Constipated? In the early 19th century, the apothecary would most likely have prescribed you calomel, or mercurous chloride, as a purgative, regardless of its toxicity. Because it worked. It was also useful as an insecticide.
This was the sort of thing being concocted at the Apothecaries’ Hall in Blackfriars, then a major center for drug manufacturing in London, says Anna Simmons, a historian of science at the Open University in Milton Keynes. It was also common for patients with chronic skin infections to walk away with a dose of arsenic, she says.
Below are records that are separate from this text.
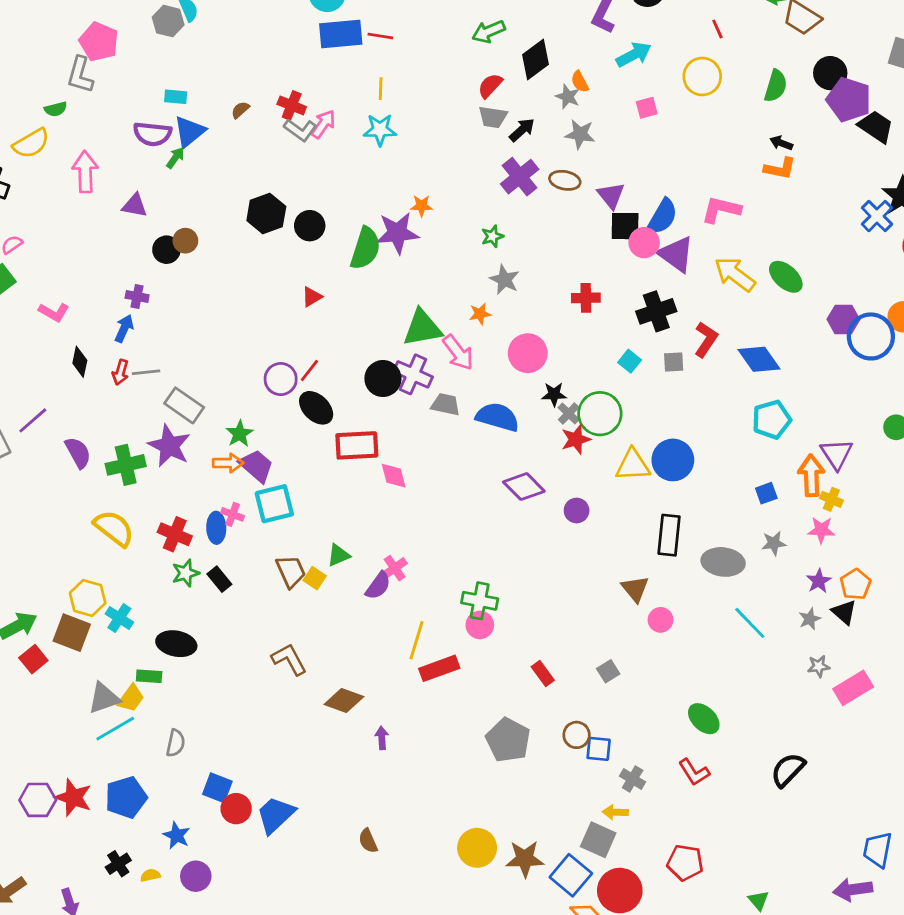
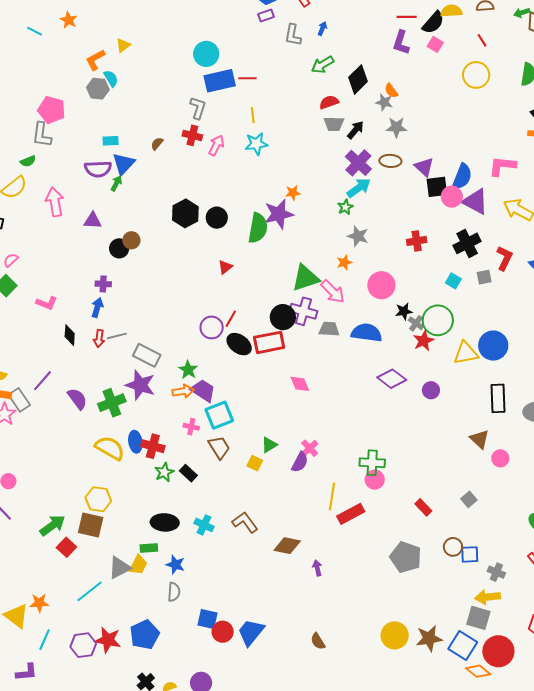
cyan arrow: (634, 55) -> (359, 188), moved
red semicircle: (490, 86) -> (329, 102), turned 36
pink square: (647, 108) -> (435, 44), moved, turned -35
gray L-shape: (300, 130) -> (198, 108), moved, turned -100
red rectangle: (357, 445) -> (269, 342), moved
blue ellipse: (216, 528) -> (135, 442), moved
brown trapezoid: (291, 571) -> (219, 447), moved
cyan cross: (119, 618) -> (204, 525), moved
cyan line: (115, 729) -> (89, 591), moved
yellow arrow: (615, 812) -> (488, 597), size x1.4
blue star: (177, 835) -> (175, 565), moved

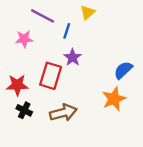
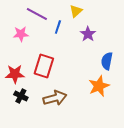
purple star: (73, 57) -> (88, 34), moved
blue semicircle: (123, 70) -> (107, 61), turned -36

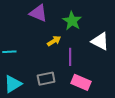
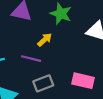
purple line: (70, 57) -> (31, 59), moved, turned -66

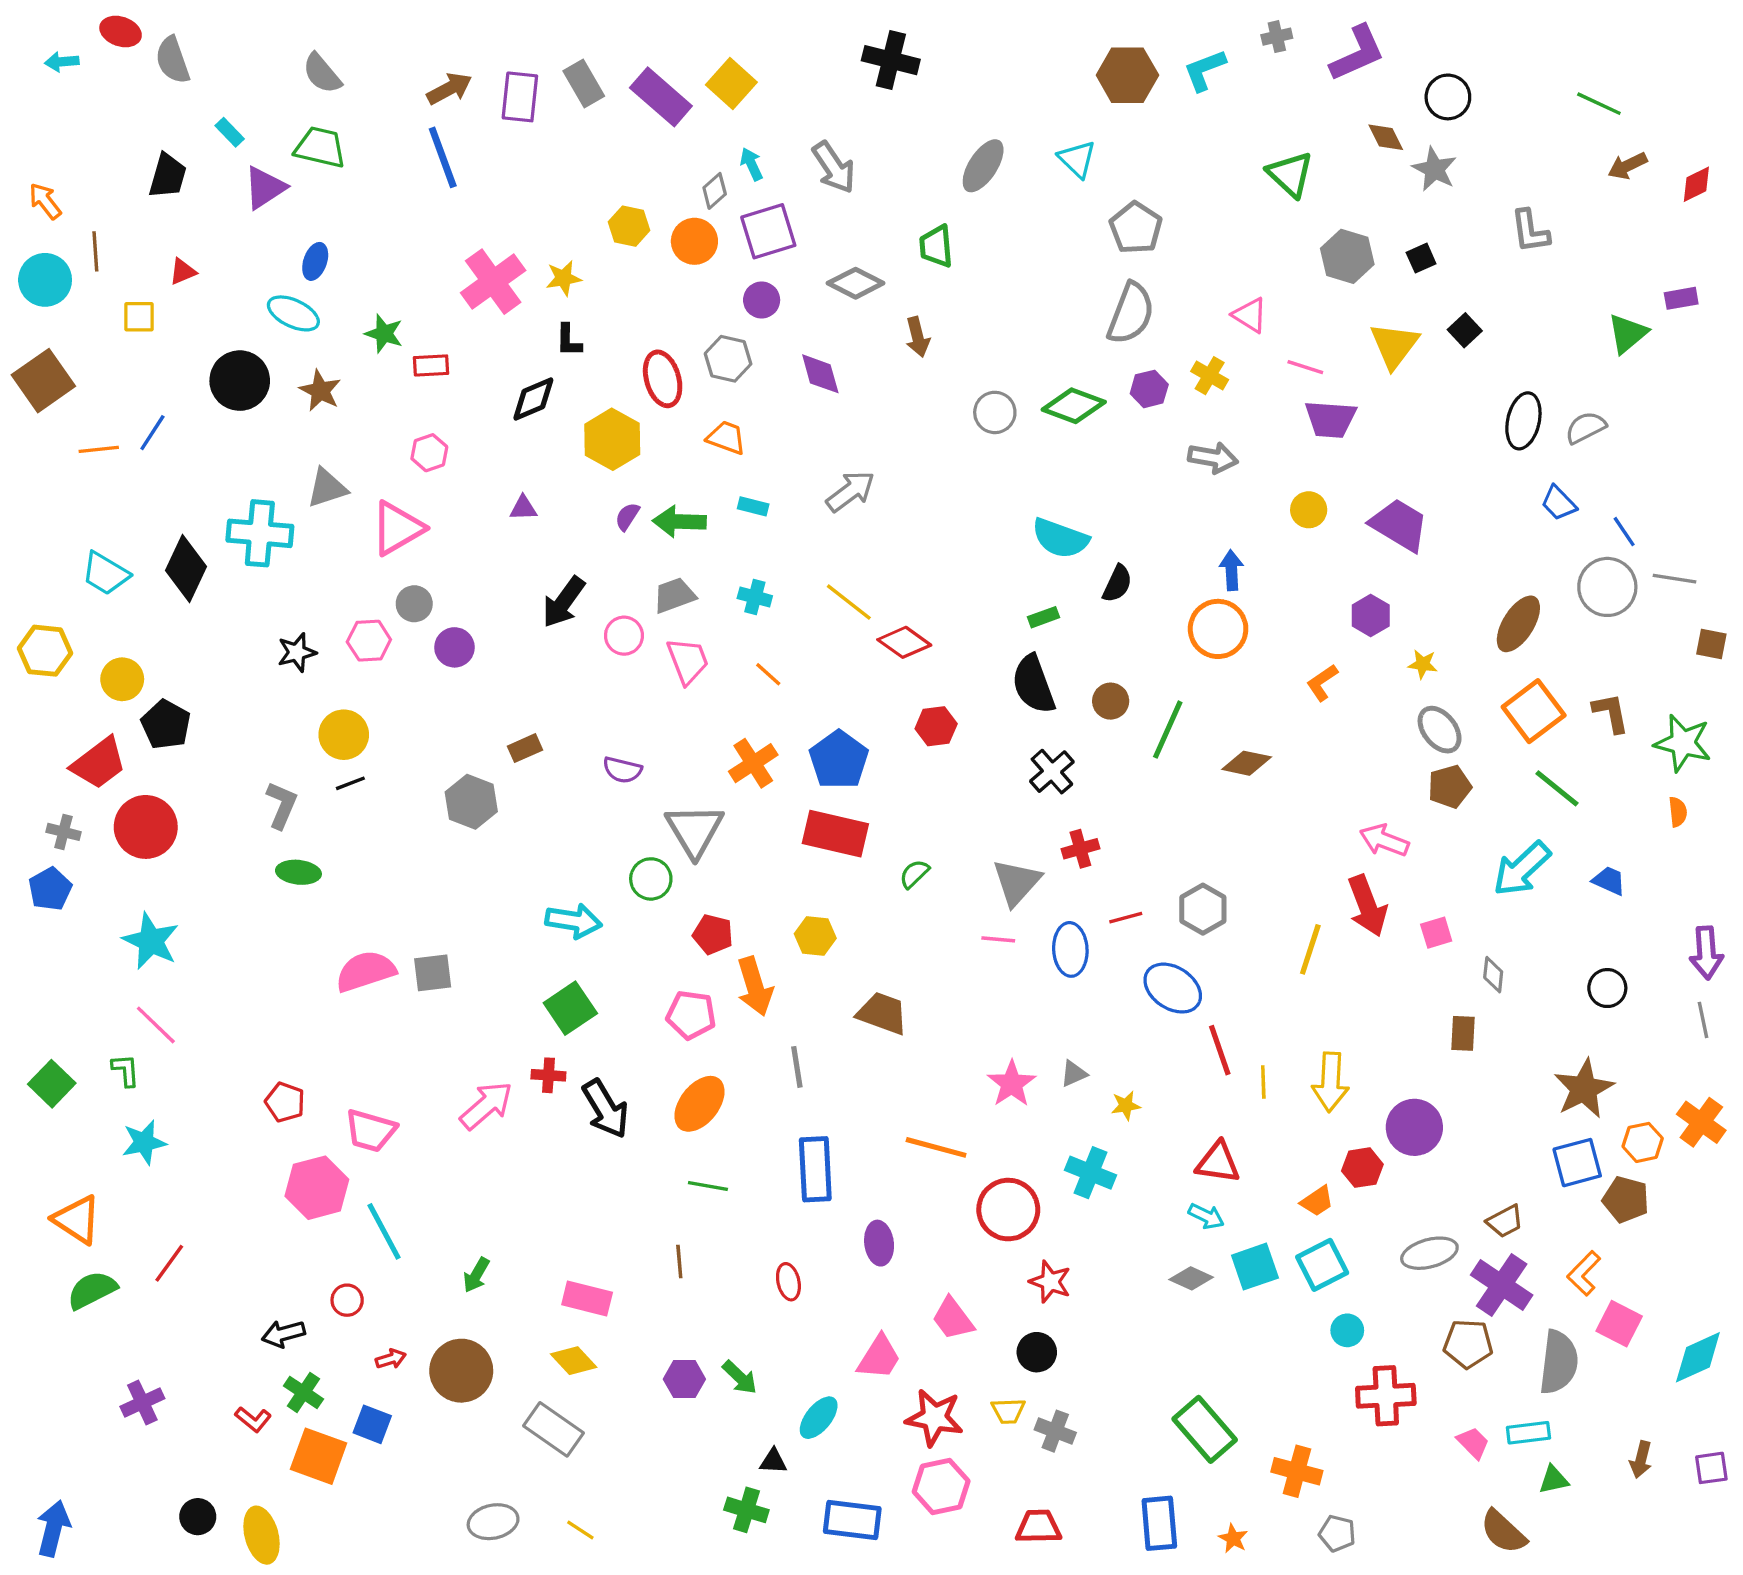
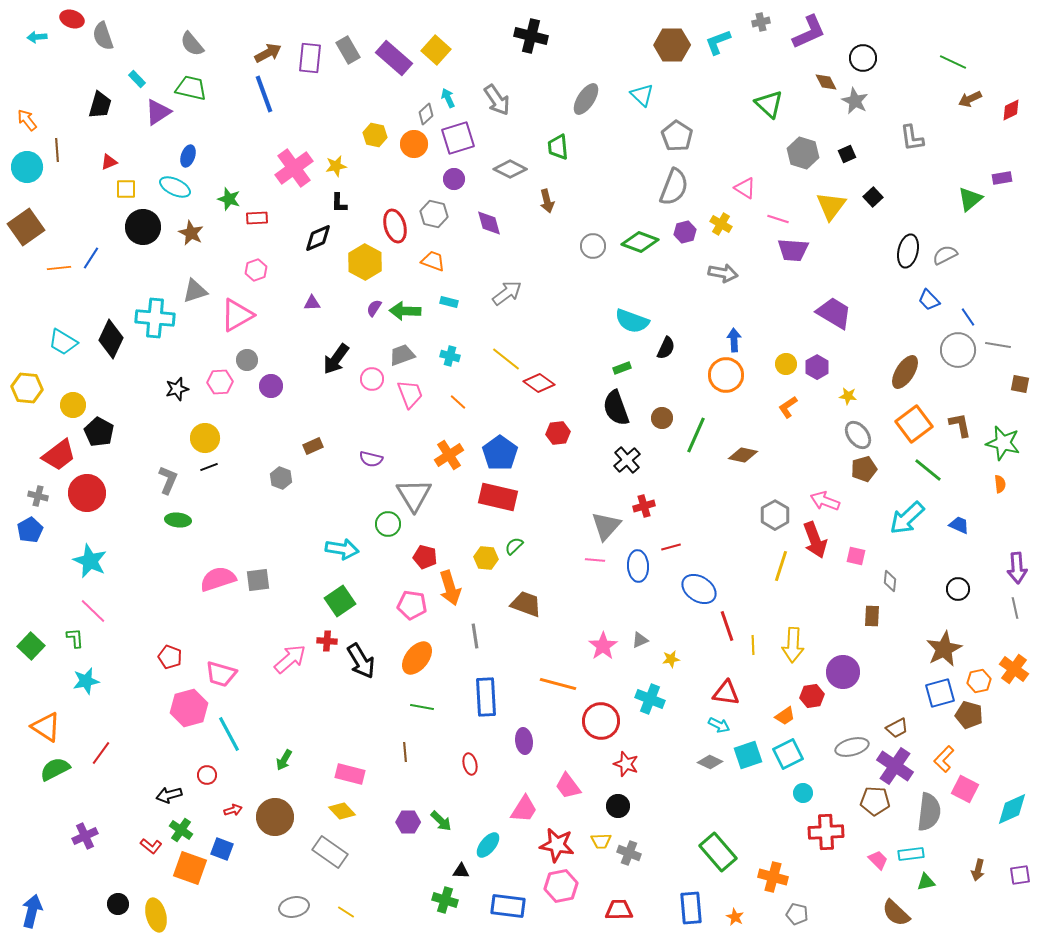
yellow square: (139, 317) -> (126, 189), moved
yellow circle: (1309, 510) -> (786, 364), moved
gray hexagon: (471, 802) -> (281, 478), size x0.7
green semicircle: (914, 874) -> (514, 546), moved
gray hexagon: (1203, 909) -> (775, 515), moved
pink square: (1436, 933) -> (856, 556), turned 30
While most drug manufacturing was still shop-based, the Society of Apothecaries had set up a state-of-the-art laboratory that was a major site of chemical activity in London.
The laboratory was filled was with fires and furnaces; its steam laboratory contained vats of exotic plant juices; the mill house used steam power to grind up drugs; and there was a test room for the analysis of finished products, from plant tinctures to the mercury-based calomel.
Its customers included members of the Society, the British Navy and government organisations, while its drugs ended up in nearby St Bartholomew’s Hospital and as far away as India and Australia.
The original Hall was Cobham House, purchased in 1632 but it was destroyed in the Great Fire of London in 1666. It was rebuilt shortly thereafter and restored in 1780. Its Great Hall, Court Room and Parlour remain the same as it was after it was reconstructed between 1668 and 1670.
The Apothecaries' retail pharmacy, which had been located on the northern side of the courtyard, gained a separate entrance on Water Lane (now Black Friars Lane) in 1823. Its steps and wrought-iron railings are still evident.
Although the laboratory closed in 1922, and in spite of the dangerous products it sometimes produced, the Society of Apothecaries' activities supplying large quantities of drugs to customers throughout the world made it the first multi-national pharmeceutical company.